▶ **Problem**: The expected result is an exact restatement of the data, free of pictures.

▶ **Provided data**:
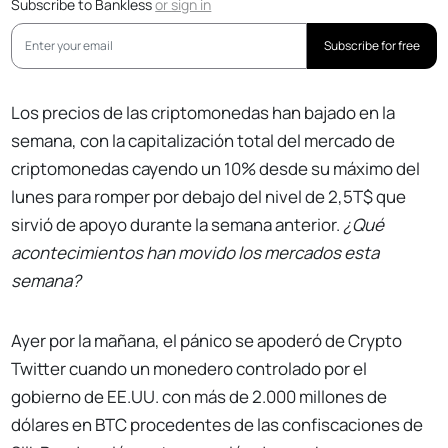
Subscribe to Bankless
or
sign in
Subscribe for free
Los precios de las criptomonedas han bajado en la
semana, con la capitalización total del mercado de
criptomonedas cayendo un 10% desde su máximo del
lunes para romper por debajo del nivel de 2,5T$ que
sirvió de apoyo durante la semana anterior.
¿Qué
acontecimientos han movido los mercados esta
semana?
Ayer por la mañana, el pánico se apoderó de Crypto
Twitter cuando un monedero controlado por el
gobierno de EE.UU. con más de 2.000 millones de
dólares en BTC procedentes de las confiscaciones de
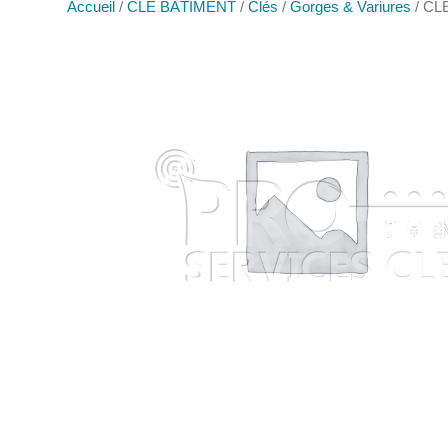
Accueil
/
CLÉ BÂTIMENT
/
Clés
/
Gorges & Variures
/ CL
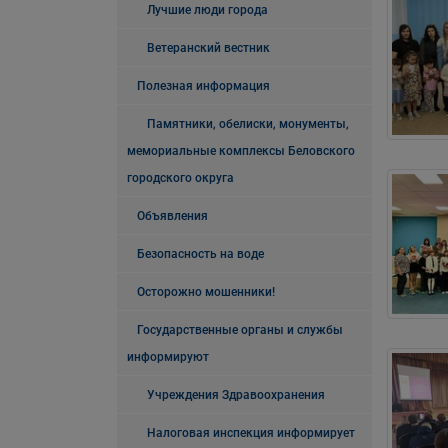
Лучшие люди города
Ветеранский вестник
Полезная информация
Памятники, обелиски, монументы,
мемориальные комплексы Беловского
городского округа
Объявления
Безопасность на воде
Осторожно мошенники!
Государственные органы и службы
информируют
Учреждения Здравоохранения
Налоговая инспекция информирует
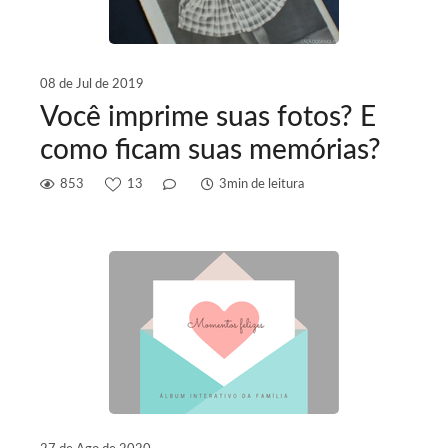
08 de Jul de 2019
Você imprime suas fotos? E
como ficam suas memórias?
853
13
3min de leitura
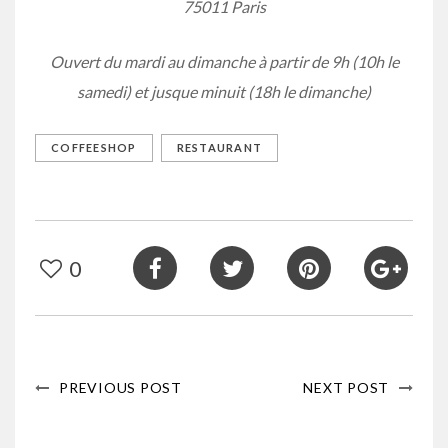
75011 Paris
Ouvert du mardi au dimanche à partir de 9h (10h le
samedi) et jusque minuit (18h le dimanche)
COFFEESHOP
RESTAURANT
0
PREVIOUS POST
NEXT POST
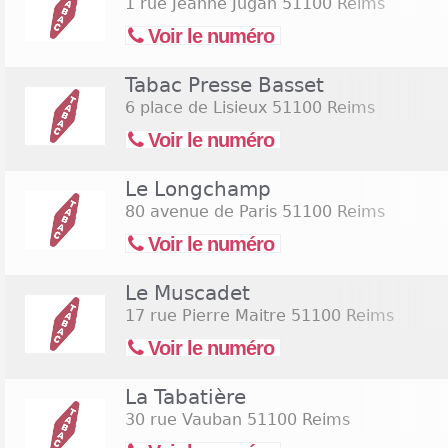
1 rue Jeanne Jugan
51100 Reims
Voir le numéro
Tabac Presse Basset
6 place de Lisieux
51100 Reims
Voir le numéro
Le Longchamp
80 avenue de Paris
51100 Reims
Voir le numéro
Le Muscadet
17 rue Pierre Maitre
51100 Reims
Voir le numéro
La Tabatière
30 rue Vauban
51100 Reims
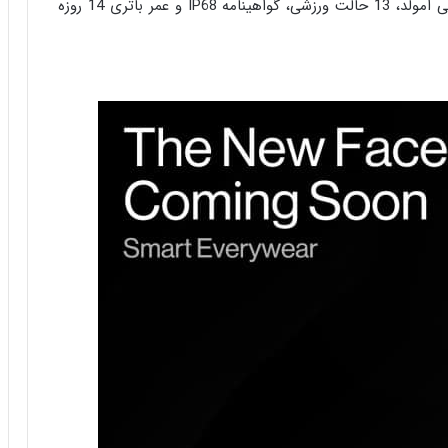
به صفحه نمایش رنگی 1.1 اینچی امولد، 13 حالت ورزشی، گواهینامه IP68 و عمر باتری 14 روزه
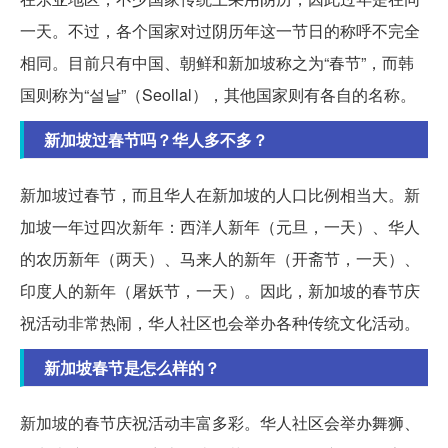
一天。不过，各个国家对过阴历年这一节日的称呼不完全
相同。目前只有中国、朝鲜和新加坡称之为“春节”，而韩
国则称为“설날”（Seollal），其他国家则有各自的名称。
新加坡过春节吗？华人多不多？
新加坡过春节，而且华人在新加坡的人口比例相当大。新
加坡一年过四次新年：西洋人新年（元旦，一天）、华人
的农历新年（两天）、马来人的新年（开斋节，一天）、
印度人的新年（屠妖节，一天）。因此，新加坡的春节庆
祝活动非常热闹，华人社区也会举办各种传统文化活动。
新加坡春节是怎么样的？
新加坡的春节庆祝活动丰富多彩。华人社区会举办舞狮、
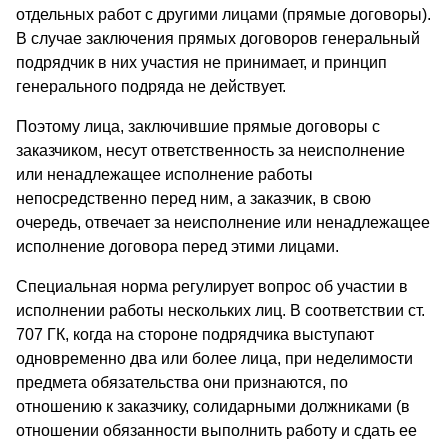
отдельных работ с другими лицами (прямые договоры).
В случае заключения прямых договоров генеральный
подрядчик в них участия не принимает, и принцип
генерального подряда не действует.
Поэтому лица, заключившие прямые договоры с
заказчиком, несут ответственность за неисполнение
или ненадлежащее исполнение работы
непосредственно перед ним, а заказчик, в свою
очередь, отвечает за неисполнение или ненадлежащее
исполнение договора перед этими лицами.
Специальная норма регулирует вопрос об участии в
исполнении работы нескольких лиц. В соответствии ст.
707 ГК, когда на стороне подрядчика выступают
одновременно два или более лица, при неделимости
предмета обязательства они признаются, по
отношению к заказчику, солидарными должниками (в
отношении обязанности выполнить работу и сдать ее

▶ **Response to the task**:
Subscribe to Bankless
or
sign in
Subscribe for free
Los precios de las criptomonedas han bajado en la
semana, con la capitalización total del mercado de
criptomonedas cayendo un 10% desde su máximo del
lunes para romper por debajo del nivel de 2,5T$ que
sirvió de apoyo durante la semana anterior.
¿Qué
acontecimientos han movido los mercados esta
semana?
Ayer por la mañana, el pánico se apoderó de Crypto
Twitter cuando un monedero controlado por el
gobierno de EE.UU. con más de 2.000 millones de
dólares en BTC procedentes de las confiscaciones de
Accueil
/
CLÉ BÂTIMENT
/
Clés
/
Gorges & Variures
/ CL
Лучшие люди города
Ветеранский вестник
Полезная информация
Памятники, обелиски, монументы,
мемориальные комплексы Беловского
городского округа
Объявления
Безопасность на воде
Осторожно мошенники!
Государственные органы и службы
информируют
Учреждения Здравоохранения
Налоговая инспекция информирует
08 de Jul de 2019
Você imprime suas fotos? E
como ficam suas memórias?
853
13
3min de leitura
75011 Paris
Ouvert du mardi au dimanche à partir de 9h (10h le
samedi) et jusque minuit (18h le dimanche)
COFFEESHOP
RESTAURANT
0
PREVIOUS POST
NEXT POST
1 rue Jeanne Jugan
51100 Reims
Voir le numéro
Tabac Presse Basset
6 place de Lisieux
51100 Reims
Voir le numéro
Le Longchamp
80 avenue de Paris
51100 Reims
Voir le numéro
Le Muscadet
17 rue Pierre Maitre
51100 Reims
Voir le numéro
La Tabatière
30 rue Vauban
51100 Reims
به صفحه نمایش رنگی 1.1 اینچی امولد، 13 حالت ورزشی، گواهینامه IP68 و عمر باتری 14 روزه
一天。不过，各个国家对过阴历年这一节日的称呼不完全
相同。目前只有中国、朝鲜和新加坡称之为“春节”，而韩
国则称为“설날”（Seollal），其他国家则有各自的名称。
新加坡过春节吗？华人多不多？
新加坡过春节，而且华人在新加坡的人口比例相当大。新
加坡一年过四次新年：西洋人新年（元旦，一天）、华人
的农历新年（两天）、马来人的新年（开斋节，一天）、
印度人的新年（屠妖节，一天）。因此，新加坡的春节庆
祝活动非常热闹，华人社区也会举办各种传统文化活动。
新加坡春节是怎么样的？
新加坡的春节庆祝活动丰富多彩。华人社区会举办舞狮、
отдельных работ с другими лицами (прямые договоры).
В случае заключения прямых договоров генеральный
подрядчик в них участия не принимает, и принцип
генерального подряда не действует.
Поэтому лица, заключившие прямые договоры с
заказчиком, несут ответственность за неисполнение
или ненадлежащее исполнение работы
непосредственно перед ним, а заказчик, в свою
очередь, отвечает за неисполнение или ненадлежащее
исполнение договора перед этими лицами.
Специальная норма регулирует вопрос об участии в
исполнении работы нескольких лиц. В соответствии ст.
707 ГК, когда на стороне подрядчика выступают
одновременно два или более лица, при неделимости
предмета обязательства они признаются, по
отношению к заказчику, солидарными должниками (в
отношении обязанности выполнить работу и сдать ее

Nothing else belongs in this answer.